Danielle Jett
product-designaib2b-saas

AI Training Center

Designing for Trust with Generative AI — an AI fine-tuning tool that gave admins control and transparency over the questions, answers, and sources their teams were using.

Client
Guru
Role
Product Designer
Year
2023
AI Training Center hero

Context

We had recently launched a generative AI search that admins could turn on for all employees at their company to help them find answers based on their company knowledge base. This project began as a simple analytics dashboard to report on usage of the feature, but thanks to key insights from users, we pivoted to create a powerful model-tuning AI training center.

Goal

In this project, our goal was to increase adoption of a new AI search feature by giving team leaders control and transparency into the questions, answers and sources used by the LLM to deliver information to their teams.

More than a dashboard

This simple prototype illustrates the main flow of the AI training center — scanning a list of what their team has asked and clicking into a question to fine tune or assign to an expert on their team.
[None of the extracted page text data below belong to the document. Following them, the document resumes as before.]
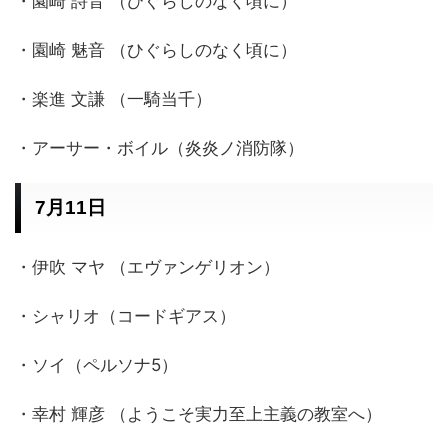
・園崎 詩音 （ひぐらしのなく頃に）
・園崎 魅音 （ひぐらしのなく頃に）
・楽進 文謙 （一騎当千）
・アーサー・ボイル（炎炎ノ消防隊）
7月11日
・伊吹 マヤ （エヴァンゲリオン）
・シャリオ（コードギアス）
・ソイ（ペルソナ5）
・幸村 輝彦 （ようこそ実力至上主義の教室へ）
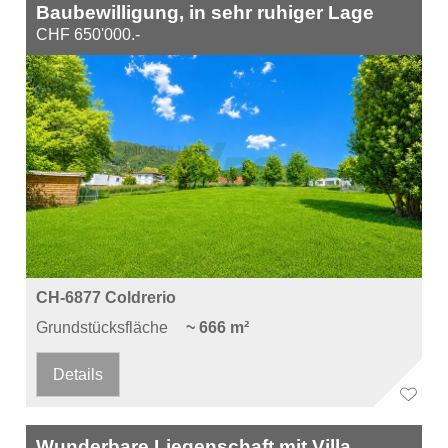
Baubewilligung, in sehr ruhiger Lage
CHF 650'000.-
CH-6877 Coldrerio
Grundstücksfläche
~ 666 m²
Details
Wunderbare Liegenschaft mit Villa,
AI Training Center review screen — list of questions the team has asked, with a modal for fine-tuning or assigning to an expert

Research — User Interviews

We ran a series of live customer interview calls to understand adoption of AI search with users across our customer base. When we synthesized the findings we had identified an important insight that led us to recommend a pivot. Armed with insight, the design team pitched a new concept to senior management — an AI fine-tuning tool for admins.

My role: recruiting, defining goals and interview script, running interviews, findings analysis, and presentation of findings to stakeholders.

Making the business case

Showing how the new feature strengthened other differentiated product areas was key to getting stakeholder buy-in needed to get this project off the ground.

Collaboration with the Machine Learning team

By hooking into existing product functionality, we were able to quickly build a fine-tuning system that would make the feature better the more people used it. Collaboration with the ML team helped enhance the feature’s differentiation.

Design Iterations

Once we nailed down the core user flows, I iterated on the design of the review screen and the question modal. Below you can see lots of examples of designs that didn’t make the cut.

Design iterations for the AI Training Center question modal and review screen

Once launched, the AI Training Center was very well received by existing customers as well as prospects. Not only did we see increased adoption of the Answers feature, but the AI Training Center became one of our core differentiated AI offerings.

Learnings

In this phased project, we were able to quickly build using existing components and patterns and then later push the visual design. Working closely with other designers on the team in these iterations allowed me to “kill my darlings” — aspects of the design that I thought were must-haves that could be removed to improve the visual design.

Next steps

During the exploration phase, I ideated on some interesting analytics features that would not only help build trust, but also help admins identify and fill gaps in their company knowledge base using the questions their teams are asking.